___ Material supplied

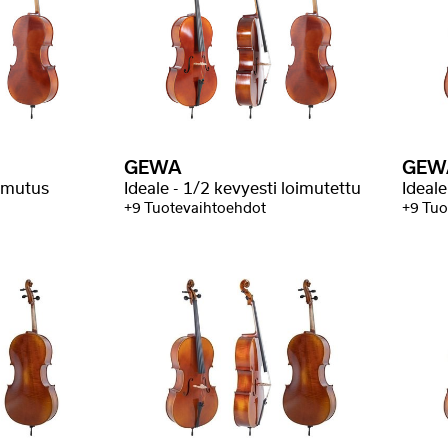
GEWA
GEW
oimutus
Ideale - 1/2 kevyesti loimutettu
Ideale
+9 Tuotevaihtoehdot
+9 Tuo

______

= Work order =
Retype the entire listing exactly as it appears, dropping only the pictures.

= Exercise result =
GEWA
GEW
oimutus
Ideale - 1/2 kevyesti loimutettu
Ideale
+9 Tuotevaihtoehdot
+9 Tuo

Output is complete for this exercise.